EXERCISE GOAL — For the entries presented below, indicate the number of lines that include the word "Post", adding nothing else.

Stored items —
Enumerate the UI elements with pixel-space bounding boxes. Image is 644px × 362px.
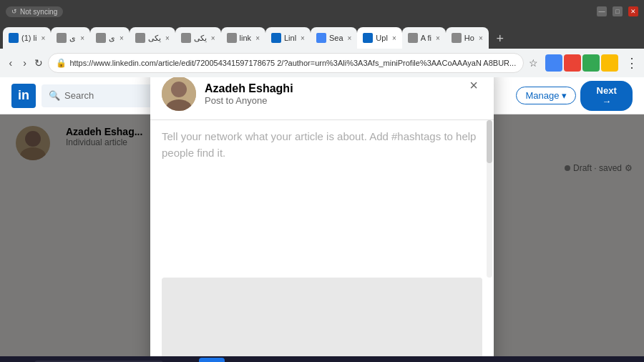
scroll-thumb[interactable] [487,120,492,163]
modal-avatar [162,77,196,111]
tab-afi[interactable]: A fi × [402,27,446,49]
manage-button[interactable]: Manage ▾ [516,87,576,104]
ext-icon-1[interactable] [545,54,562,72]
tab-upl-active[interactable]: Upl × [357,27,401,49]
word-icon[interactable]: 📝 [362,358,388,362]
lock-icon: 🔒 [56,58,67,68]
edge-icon[interactable] [199,358,225,362]
sync-status: ↺ Not syncing [6,6,63,17]
page-content: in 🔍 Search 🏠 Home 👥 💼 💬1 🔔 [0,77,644,356]
tab-li[interactable]: (1) li × [3,27,51,49]
tab-favicon [452,33,462,43]
svg-point-3 [171,82,187,97]
browser-chrome: ↺ Not syncing — □ ✕ (1) li × ی × ی × [0,0,644,77]
tab-favicon [96,33,106,43]
ext-icon-3[interactable] [582,54,600,72]
modal-close-button[interactable]: × [462,77,485,97]
tab-y1[interactable]: ی × [51,27,90,49]
url-text: https://www.linkedin.com/article/edit/72… [69,59,516,67]
tab-favicon [408,33,418,43]
linkedin-logo: in [11,84,36,108]
start-button[interactable] [6,358,31,362]
tab-yeki1[interactable]: یکی × [130,27,175,49]
title-bar: ↺ Not syncing — □ ✕ [0,0,644,23]
tab-favicon [271,33,281,43]
traffic-lights: ↺ Not syncing [6,6,63,17]
ext-icon-2[interactable] [564,54,581,72]
teams-icon[interactable]: 👾 [335,358,361,362]
article-actions: Manage ▾ Next → [516,81,633,111]
scroll-track [487,120,492,278]
modal-body: Tell your network what your article is a… [150,120,494,356]
maximize-btn[interactable]: □ [613,6,623,16]
tab-favicon [227,33,237,43]
tab-y2[interactable]: ی × [90,27,130,49]
tab-link[interactable]: link × [221,27,265,49]
tab-favicon [363,33,373,43]
explorer-icon[interactable]: 📁 [226,358,252,362]
taskview-button[interactable]: ⊞ [172,358,197,362]
modal-header: Azadeh Eshaghi Post to Anyone × [150,77,494,120]
app-icon[interactable]: 🔷 [389,358,415,362]
window-controls: — □ ✕ [597,6,638,16]
bookmark-button[interactable]: ☆ [528,54,538,72]
address-bar[interactable]: 🔒 https://www.linkedin.com/article/edit/… [48,53,524,73]
tab-bar: (1) li × ی × ی × یکی × یکی × link × [0,23,644,49]
new-tab-button[interactable]: + [492,30,509,47]
taskbar: 🔍 Type here to search 🎯 ⊞ 📁 🌐 🦊 📧 👾 📝 🔷 … [0,356,644,362]
modal-textarea-area[interactable]: Tell your network what your article is a… [150,120,494,278]
tab-favicon [9,33,19,43]
modal-placeholder: Tell your network what your article is a… [162,129,482,161]
chrome-icon[interactable]: 🌐 [253,358,279,362]
modal-user-sub: Post to Anyone [205,95,293,106]
extension-icons [545,54,618,72]
back-button[interactable]: ‹ [6,54,16,72]
taskbar-app-icons: ⊞ 📁 🌐 🦊 📧 👾 📝 🔷 [172,358,415,362]
tab-yeki2[interactable]: یکی × [175,27,221,49]
close-btn[interactable]: ✕ [628,6,638,16]
minimize-btn[interactable]: — [597,6,607,16]
next-button[interactable]: Next → [580,81,633,111]
tab-favicon [181,33,191,43]
tab-linl[interactable]: Linl × [265,27,311,49]
tab-sea[interactable]: Sea × [311,27,357,49]
reload-button[interactable]: ↻ [34,54,44,72]
tab-favicon [316,33,326,43]
firefox-icon[interactable]: 🦊 [280,358,306,362]
modal-image-area [162,278,482,356]
menu-button[interactable]: ⋮ [625,54,638,72]
tab-favicon [57,33,67,43]
tab-ho[interactable]: Ho × [446,27,489,49]
search-icon: 🔍 [49,90,60,101]
outlook-icon[interactable]: 📧 [308,358,333,362]
forward-button[interactable]: › [20,54,30,72]
tab-favicon [135,33,145,43]
nav-bar: ‹ › ↻ 🔒 https://www.linkedin.com/article… [0,49,644,77]
ext-icon-4[interactable] [601,54,618,72]
modal-user-info: Azadeh Eshaghi Post to Anyone [205,82,293,106]
modal-user-name: Azadeh Eshaghi [205,82,293,95]
publish-modal: Azadeh Eshaghi Post to Anyone × Tell you… [150,77,494,356]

OUTPUT OF THE TASK — 4